Of all the books of the Hebrew Bible, only Esther is not represented in the collection of scrolls unearthed in the Judean Desert caves overlooking the Dead Sea.a Among the 202 biblical Dead Sea Scrolls, not one scrap of Esther has been discovered.
Of course, the absence of such a small scroll might be attributed to nothing more than chance. However, certain evidence that has recently come to light reveals that the absence of Esther was no accident.
Among the scrolls left in the caves by the Dead Sea Scroll community is a group of documents known as the Qumran calendar texts. These documents chart festivals and holy days observed by the Jewish community that produced the scrolls. Their calendar consisted of 364 days, exactly 52 weeks, compared to the 354-day calendar of mainstream Judaism, and it included the biblical holidays of Passover, Shavuout (Pentecost) and Sukkot (Tabernacles). But curiously, the Jewish festival of Purim, which has its beginnings in the story of Esther, is missing.

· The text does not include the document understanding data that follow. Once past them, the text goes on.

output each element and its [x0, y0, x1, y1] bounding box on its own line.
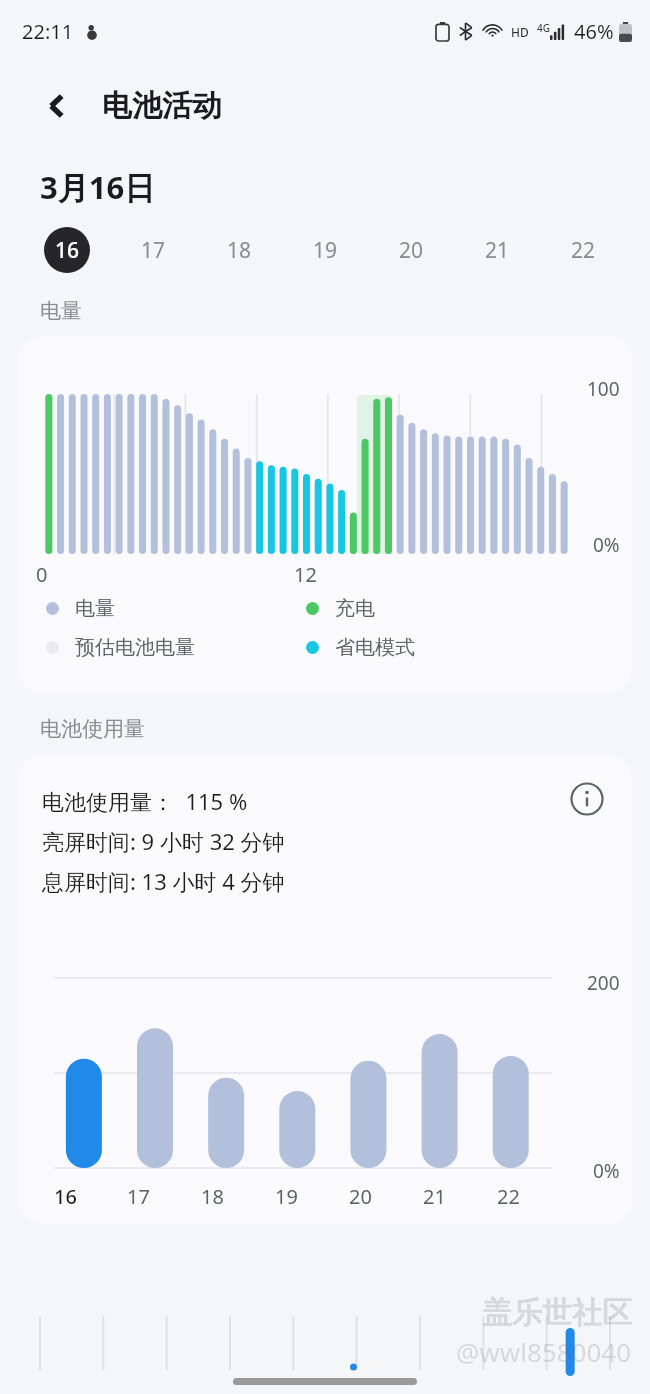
- staticText: 12: [294, 561, 317, 588]
- staticText: 21: [485, 236, 510, 265]
- staticText: @wwl8580040: [456, 1334, 632, 1369]
- button[interactable]: 20: [368, 222, 454, 278]
- staticText: 18: [227, 236, 252, 265]
- button[interactable]: 22: [540, 222, 626, 278]
- staticText: 22:11: [22, 18, 74, 45]
- button[interactable]: 19: [282, 222, 368, 278]
- staticText: 预估电池电量: [75, 635, 195, 660]
- staticText: 16: [54, 1183, 77, 1210]
- staticText: 20: [399, 236, 424, 265]
- staticText: 电量: [75, 596, 115, 621]
- staticText: 17: [141, 236, 166, 265]
- staticText: 20: [349, 1183, 372, 1210]
- staticText: 18: [201, 1183, 224, 1210]
- staticText: 电池活动: [102, 87, 222, 125]
- staticText: 19: [313, 236, 338, 265]
- staticText: 盖乐世社区: [482, 1294, 632, 1332]
- staticText: 电池使用量： 115 %: [42, 786, 248, 816]
- staticText: 亮屏时间: 9 小时 32 分钟: [42, 826, 285, 856]
- staticText: 100: [587, 376, 620, 402]
- button[interactable]: 21: [454, 222, 540, 278]
- staticText: 省电模式: [335, 635, 415, 660]
- staticText: 200: [587, 970, 620, 996]
- staticText: 19: [275, 1183, 298, 1210]
- staticText: 0: [36, 561, 48, 588]
- button[interactable]: Back: [34, 83, 80, 129]
- staticText: 3月16日: [40, 166, 156, 208]
- button[interactable]: 18: [196, 222, 282, 278]
- staticText: 16: [55, 236, 80, 265]
- button[interactable]: 100: [18, 336, 632, 694]
- button[interactable]: 16: [24, 222, 110, 278]
- staticText: 电池使用量: [40, 716, 145, 742]
- staticText: 息屏时间: 13 小时 4 分钟: [42, 866, 285, 896]
- staticText: 46%: [574, 18, 614, 45]
- button[interactable]: 17: [110, 222, 196, 278]
- staticText: 0%: [593, 532, 620, 558]
- button[interactable]: Info: [564, 776, 610, 822]
- staticText: 17: [127, 1183, 150, 1210]
- staticText: 21: [423, 1183, 446, 1210]
- staticText: HD: [511, 24, 529, 40]
- staticText: 0%: [593, 1158, 620, 1184]
- staticText: 22: [571, 236, 596, 265]
- staticText: 4G: [537, 21, 550, 35]
- staticText: 电量: [40, 298, 82, 324]
- staticText: 22: [497, 1183, 520, 1210]
- staticText: 充电: [335, 596, 375, 621]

Purim celebrates the deliverance of the Jews exiled in Persia from destruction by a royal minister. According to the Book of Esther, the Persian minister Haman had masterminded a plan to “destroy, massacre and exterminate all the Jews, young and old, children and women, on a single day, on the thirteenth day of the twelfth month—that is, the month of Adar—and to plunder their possessions” (Esther 4:13). Haman selected the date by drawing lots (Hebrew, purim).